How do I find g'(x)? - May 16th 2010, 10:16 AMCaptainBlack
Put:

$\displaystyle h(x)=\int_1^{x}(t^3+2)dt$

Then:

$\displaystyle g(x)=h(x^4)$

and so by the chain rule:

$\displaystyle \frac{d}{dx}g(x)=4x^3 \left. \frac{dh}{dx}\right|_{x^4}$

where the derivative of $\displaystyle h$ is obtained by applying the fundamental theorem of calculus.

CB - May 16th 2010, 05:49 PMAlderDragon
Upon closer inspection of my past work I found another method of doing this type of problem. Substitute $\displaystyle x^4$ in for $\displaystyle t$ and multiply by the derivative of $\displaystyle x^4$, $\displaystyle 4x^3$:

$\displaystyle

g(x) = \int_1^{x^{4}}(t^3+2)dt

$

$\displaystyle

g'(x) = (x^{12} + 2)4x^3

$

Is this the correct answer?

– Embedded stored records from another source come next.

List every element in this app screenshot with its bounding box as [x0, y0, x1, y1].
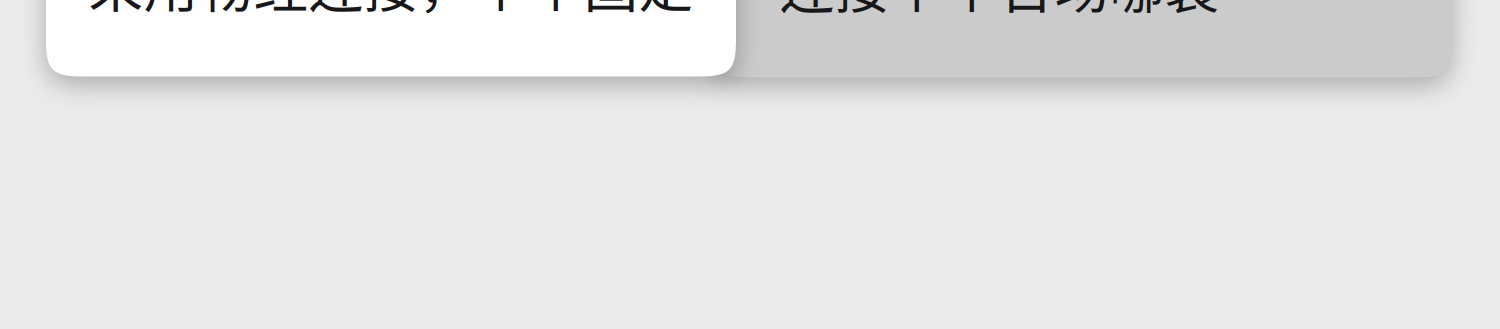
button[interactable]: 今天下午的安排已经确认 需要提前十分钟到场签到 采用物经连接，个个固定 — [46, 0, 736, 76]
button[interactable]: 记得带上相关的证明材料 现场会有工作人员引导你 连接个个台场哪装 — [712, 0, 1452, 78]
staticText: 今天下午的安排已经确认 需要提前十分钟到场签到 采用物经连接，个个固定 — [88, 0, 694, 22]
staticText: 记得带上相关的证明材料 现场会有工作人员引导你 连接个个台场哪装 — [780, 0, 1384, 24]
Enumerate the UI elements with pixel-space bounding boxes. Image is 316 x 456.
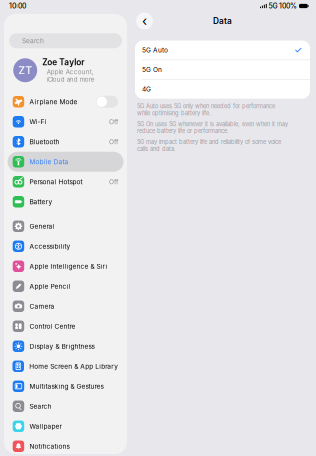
staticText: Personal Hotspot <box>29 178 82 186</box>
button[interactable]: Personal Hotspot <box>8 172 124 192</box>
button[interactable]: Battery <box>8 192 124 212</box>
button[interactable]: Control Centre <box>8 316 124 336</box>
staticText: Mobile Data <box>29 158 68 166</box>
button[interactable]: Display & Brightness <box>8 336 124 356</box>
staticText: 5G Auto uses 5G only when needed for per… <box>137 103 275 117</box>
staticText: Wi-Fi <box>29 118 46 126</box>
staticText: Battery <box>29 198 52 206</box>
button[interactable]: 5G Auto <box>135 40 310 60</box>
staticText: Airplane Mode <box>29 98 77 106</box>
button[interactable]: Mobile Data <box>8 152 124 172</box>
staticText: Search <box>22 37 44 45</box>
staticText: General <box>29 222 54 230</box>
staticText: 5G <box>268 2 277 10</box>
staticText: Display & Brightness <box>29 342 94 350</box>
staticText: Off <box>109 138 118 146</box>
button[interactable]: Wi-Fi <box>8 112 124 132</box>
staticText: Multitasking & Gestures <box>29 382 103 390</box>
button[interactable]: Camera <box>8 296 124 316</box>
staticText: ✓ <box>294 44 302 56</box>
staticText: Apple Account, iCloud and more <box>47 68 95 83</box>
button[interactable]: Multitasking & Gestures <box>8 376 124 396</box>
button[interactable]: Search <box>9 33 122 48</box>
staticText: 4G <box>142 85 151 93</box>
button[interactable]: Home Screen & App Library <box>8 356 124 376</box>
staticText: ZT <box>18 64 32 77</box>
staticText: 5G On <box>142 66 162 74</box>
staticText: Bluetooth <box>29 138 59 146</box>
button[interactable]: Airplane Mode <box>8 92 124 112</box>
staticText: Off <box>109 118 118 126</box>
staticText: Home Screen & App Library <box>29 362 118 370</box>
staticText: Apple Pencil <box>29 282 70 290</box>
button[interactable]: Wallpaper <box>8 416 124 436</box>
button[interactable]: Back <box>136 12 153 30</box>
staticText: 5G On uses 5G whenever it is available, … <box>137 121 288 134</box>
staticText: Control Centre <box>29 322 75 330</box>
button[interactable]: Apple Intelligence & Siri <box>8 256 124 276</box>
staticText: Apple Intelligence & Siri <box>29 262 107 270</box>
staticText: Off <box>109 178 118 186</box>
staticText: Notifications <box>29 442 69 450</box>
button[interactable]: Bluetooth <box>8 132 124 152</box>
staticText: Data <box>213 16 232 26</box>
button[interactable]: General <box>8 216 124 236</box>
staticText: Wallpaper <box>29 422 61 430</box>
staticText: 5G Auto <box>142 46 168 54</box>
button[interactable]: 5G On <box>135 60 310 79</box>
button[interactable]: Accessibility <box>8 236 124 256</box>
staticText: ‹ <box>142 13 147 29</box>
button[interactable]: ZT <box>4 58 127 82</box>
button[interactable]: Notifications <box>8 436 124 456</box>
staticText: 100% <box>279 2 297 10</box>
button[interactable]: Search <box>8 396 124 416</box>
button[interactable]: 4G <box>135 80 310 99</box>
staticText: Zoe Taylor <box>42 57 84 67</box>
button[interactable]: Apple Pencil <box>8 276 124 296</box>
staticText: Search <box>29 402 51 410</box>
staticText: 10:00 <box>9 2 26 10</box>
staticText: Camera <box>29 302 54 310</box>
staticText: 5G may impact battery life and reliabili… <box>137 138 281 152</box>
staticText: Accessibility <box>29 242 70 250</box>
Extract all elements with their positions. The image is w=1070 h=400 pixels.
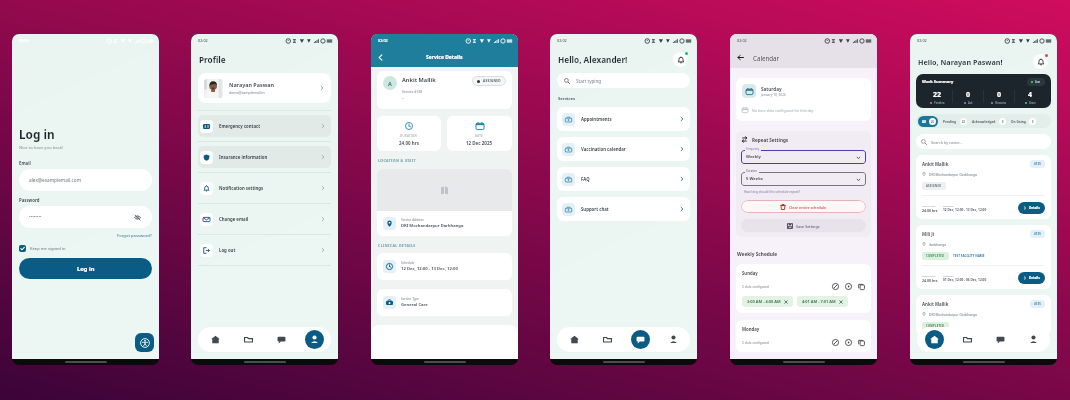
button[interactable]: Home <box>557 327 591 352</box>
button[interactable]: On Going <box>1011 118 1036 125</box>
button[interactable]: Ankit Mallik <box>916 155 1051 219</box>
button[interactable]: Details <box>1018 202 1045 214</box>
button[interactable]: All <box>918 116 938 127</box>
button[interactable]: Start typing <box>557 73 690 88</box>
button[interactable]: Insurance information <box>198 146 331 168</box>
staticText: Service Details <box>426 54 463 61</box>
button[interactable]: Block day <box>832 339 839 346</box>
button[interactable]: Messages <box>265 327 298 352</box>
staticText: Schedule <box>401 261 415 265</box>
button[interactable]: Home <box>917 327 951 352</box>
button[interactable]: Weekly <box>741 150 866 164</box>
staticText: demo@samplemail.in <box>229 90 265 95</box>
button[interactable]: Profile <box>298 327 331 352</box>
staticText: Insurance information <box>219 154 268 160</box>
staticText: Notification settings <box>219 185 264 191</box>
button[interactable]: •••••••• <box>19 206 152 228</box>
button[interactable]: Copy <box>858 339 865 346</box>
button[interactable]: Profile <box>657 327 690 352</box>
button[interactable]: Copy <box>858 283 865 290</box>
button[interactable]: Acknowledged <box>972 118 1006 125</box>
button[interactable]: Home <box>198 327 232 352</box>
staticText: 24.00 hrs <box>922 208 938 213</box>
button[interactable]: Mili Ji <box>916 225 1051 289</box>
button[interactable]: DATE <box>447 116 512 151</box>
staticText: Password <box>19 197 40 203</box>
staticText: Schedule <box>943 274 954 277</box>
button[interactable]: Notifications <box>673 52 688 67</box>
staticText: Log in <box>77 265 95 273</box>
button[interactable]: Log out <box>198 239 331 261</box>
staticText: Frequency <box>746 147 760 151</box>
button[interactable]: Ankit Mallik <box>916 295 1051 335</box>
staticText: Acknowledged <box>972 120 996 124</box>
button[interactable]: Save Settings <box>741 219 866 232</box>
button[interactable]: Back <box>375 52 386 63</box>
button[interactable]: FAQ <box>557 167 690 191</box>
staticText: COMPLETED <box>926 254 945 258</box>
staticText: •••••••• <box>29 214 42 220</box>
staticText: 12 Dec 2025 <box>466 140 493 146</box>
staticText: 12 Dec, 12:00 - 13 Dec, 12:00 <box>401 266 458 272</box>
staticText: Log out <box>219 247 236 253</box>
button[interactable]: Notifications <box>1033 54 1048 69</box>
button[interactable]: Pending <box>943 118 967 125</box>
staticText: Duration <box>746 169 758 173</box>
button[interactable]: Show password <box>133 213 142 222</box>
button[interactable]: Files <box>951 327 984 352</box>
staticText: 01 Dec, 12:00 - 06 Dec, 12:00 <box>943 278 987 282</box>
staticText: Service #138 <box>402 89 423 94</box>
staticText: 02:02 <box>917 38 927 43</box>
button[interactable]: 3:00 AM - 4:00 AM <box>742 296 793 307</box>
button[interactable]: Details <box>1018 272 1045 284</box>
button[interactable]: Schedule <box>377 253 512 280</box>
button[interactable]: Appointments <box>557 107 690 131</box>
staticText: 02:02 <box>198 38 208 43</box>
staticText: DATE <box>475 134 484 138</box>
button[interactable]: Files <box>591 327 624 352</box>
staticText: 12 Dec, 12:00 - 13 Dec, 12:00 <box>943 208 987 212</box>
button[interactable]: Apply <box>845 283 852 290</box>
button[interactable]: Service Address <box>377 211 512 236</box>
button[interactable]: A <box>377 71 512 109</box>
staticText: Calendar <box>753 54 780 62</box>
button[interactable]: alex@examplemail.com <box>19 169 152 191</box>
button[interactable]: Block day <box>832 283 839 290</box>
button[interactable]: Messages <box>624 327 657 352</box>
button[interactable]: Forgot password? <box>117 233 152 239</box>
staticText: Ack <box>968 101 973 104</box>
button[interactable]: Notification settings <box>198 177 331 199</box>
staticText: Hello, Alexander! <box>558 54 628 65</box>
staticText: Profile <box>199 54 226 65</box>
button[interactable]: Back <box>735 52 746 63</box>
staticText: DRI Mochandarpur Darbhanga <box>929 172 977 176</box>
button[interactable]: Search by name... <box>916 134 1051 149</box>
staticText: Clear entire schedule <box>789 205 827 210</box>
button[interactable]: DURATION <box>377 116 441 151</box>
button[interactable]: Vaccination calendar <box>557 137 690 161</box>
button[interactable]: Profile <box>1017 327 1050 352</box>
button[interactable]: Clear entire schedule <box>741 200 866 213</box>
staticText: Details <box>1029 276 1040 280</box>
staticText: Search by name... <box>931 140 963 145</box>
button[interactable]: 5 Weeks <box>741 172 866 186</box>
button[interactable]: Apply <box>845 339 852 346</box>
button[interactable]: Log in <box>19 258 152 279</box>
staticText: COMPLETED <box>926 324 945 328</box>
staticText: All <box>922 120 927 124</box>
staticText: Sunday <box>742 270 758 276</box>
staticText: Ankit Mallik <box>402 76 436 84</box>
button[interactable]: Emergency contact <box>198 115 331 137</box>
button[interactable]: Files <box>232 327 265 352</box>
button[interactable]: Service Type <box>377 289 512 316</box>
button[interactable]: Support chat <box>557 197 690 221</box>
button[interactable]: 4:01 AM - 7:01 AM <box>797 296 848 307</box>
staticText: Keep me signed in <box>30 246 66 252</box>
staticText: Mili Ji <box>922 231 934 237</box>
staticText: Support chat <box>581 206 609 212</box>
button[interactable]: Narayan Paswan <box>198 73 331 103</box>
button[interactable]: Accessibility <box>135 333 154 352</box>
button[interactable]: Change email <box>198 208 331 230</box>
button[interactable]: Keep me signed in <box>19 245 66 252</box>
button[interactable]: Messages <box>984 327 1017 352</box>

And, if so, is this a different answer than you might obtain using a different method? - May 16th 2010, 07:42 PMCaptainBlack
- May 17th 2010, 03:18 AMHallsofIvy
By the way, here is the general Leibniz formula:

$\displaystyle \frac{d}{dx}\int_{\alpha(x)}^{\beta(x)} F(x,t)dt= $$\displaystyle F(x, \beta(x))\frac{d\beta(x)}{dx}- F(x,\alpha(t))\frac{d\alpha(x)}{dx}+$$\displaystyle \int_{\alpha(x)}^{\beta(x)}$$\displaystyle \frac{\partial F(x,t)}{\partial x} dt$.

It can be proved from the fundamental theorem of calculus and using the chain rule for both the upper and lower limits.